- WHAT IS NEEDED -
Wherever the word "эълон" shows up in the data, report the line it sits in.

● ● ● ● ● ● ●

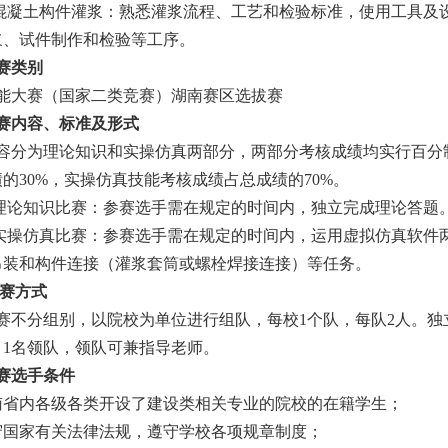
凝土构件灌浆：熟悉灌浆流程、工艺和检验标准，使用工具及
浆、试件制作和检验等工序。
赛类别
大赛（国家二类竞赛）湖南赛区选拔赛
赛内容、标准及形式
分为理论知识和实操仿真两部分，两部分考核成绩均实行百分
的30%，实操仿真技能考核成绩占总成绩的70%。
论知识比赛：参赛选手需在规定的时间内，独立完成理论答题
操仿真比赛：参赛选手需在规定的时间内，运用虚拟仿真软件
吊装和构件连接（灌浆套筒或螺栓焊接连接）等任务。
赛方式
不分组别，以院校为单位进行组队，每校1个队，每队2人。独
，1名领队，领队可兼指导老师。
赛选手条件
省内各级各类开设了建设类相关专业的院校的在籍学生；
国家有关法律法规，遵守学校各项规章制度；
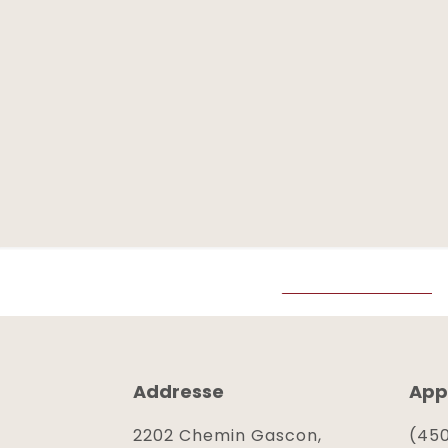
Addresse
App
2202 Chemin Gascon,
(450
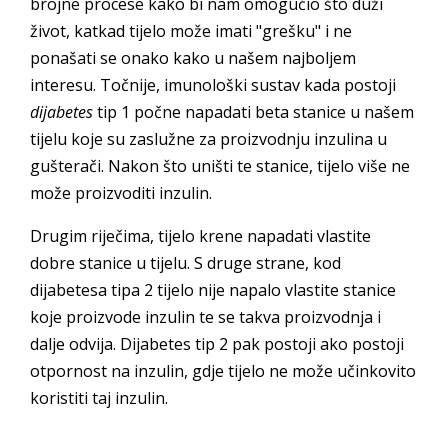
brojne procese kako bi nam omogućio što duži
život, katkad tijelo može imati "grešku" i ne
ponašati se onako kako u našem najboljem
interesu. Točnije, imunološki sustav kada postoji
dijabetes
tip 1 počne napadati beta stanice u našem
tijelu koje su zaslužne za proizvodnju inzulina u
gušterači. Nakon što uništi te stanice, tijelo više ne
može proizvoditi inzulin.
Drugim riječima, tijelo krene napadati vlastite
dobre stanice u tijelu. S druge strane, kod
dijabetesa tipa 2 tijelo nije napalo vlastite stanice
koje proizvode inzulin te se takva proizvodnja i
dalje odvija. Dijabetes tip 2 pak postoji ako postoji
otpornost na inzulin, gdje tijelo ne može učinkovito
koristiti taj inzulin.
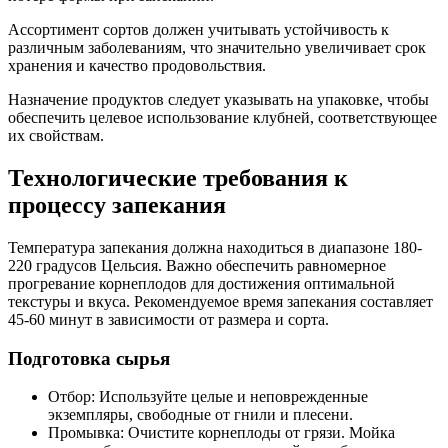
Ассортимент сортов должен учитывать устойчивость к
различным заболеваниям, что значительно увеличивает срок
хранения и качество продовольствия.
Назначение продуктов следует указывать на упаковке, чтобы
обеспечить целевое использование клубней, соответствующее
их свойствам.
Технологические требования к
процессу запекания
Температура запекания должна находиться в диапазоне 180-
220 градусов Цельсия. Важно обеспечить равномерное
прогревание корнеплодов для достижения оптимальной
текстуры и вкуса. Рекомендуемое время запекания составляет
45-60 минут в зависимости от размера и сорта.
Подготовка сырья
Отбор: Используйте целые и неповрежденные
экземпляры, свободные от гнили и плесени.
Промывка: Очистите корнеплоды от грязи. Мойка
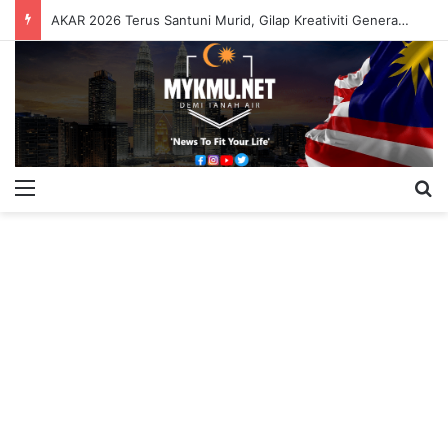
AKAR 2026 Terus Santuni Murid, Gilap Kreativiti Generasi Muda
Menu
S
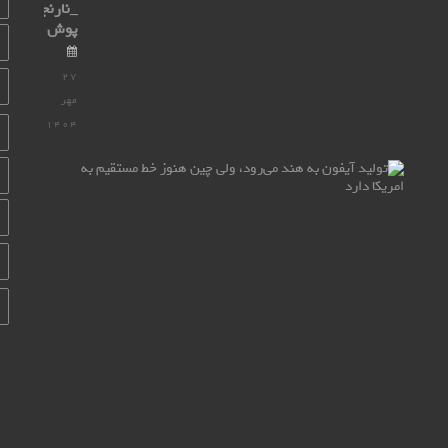
_نارنجی
پوش
۲۷
مهر
۱۴۰۴
تشکیل
آیفون
به
هند
می‌رود،
ولی
چین
تا
این
مدت
خط
مستقیم
به
امریکا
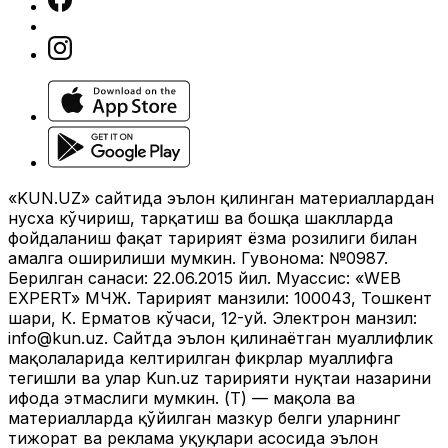
«KUN.UZ» сайтида эълон қилинган материаллардан
нусха кўчириш, тарқатиш ва бошқа шаклларда
фойдаланиш фақат таҳририят ёзма розилиги билан
амалга оширилиши мумкин. Гувоҳнома: №0987.
Берилган санаси: 22.06.2015 йил. Муассис: «WEB
EXPERT» МЧЖ. Таҳририят манзили: 100043, Тошкент
шаҳри, К. Ерматов кўчаси, 12-уй. Электрон манзил:
info@kun.uz
. Сайтда эълон қилинаётган муаллифлик
мақолаларида келтирилган фикрлар муаллифга
тегишли ва улар Kun.uz таҳририяти нуқтаи назарини
ифода этмаслиги мумкин. (Т) — мақола ва
материалларда қўйилган мазкур белги уларнинг
тижорат ва реклама ҳуқуқлари асосида эълон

● ● ● ● ● ● ●

- EXERCISE OUTPUT -
«KUN.UZ» сайтида эълон қилинган материаллардан
. Сайтда эълон қилинаётган муаллифлик
тижорат ва реклама ҳуқуқлари асосида эълон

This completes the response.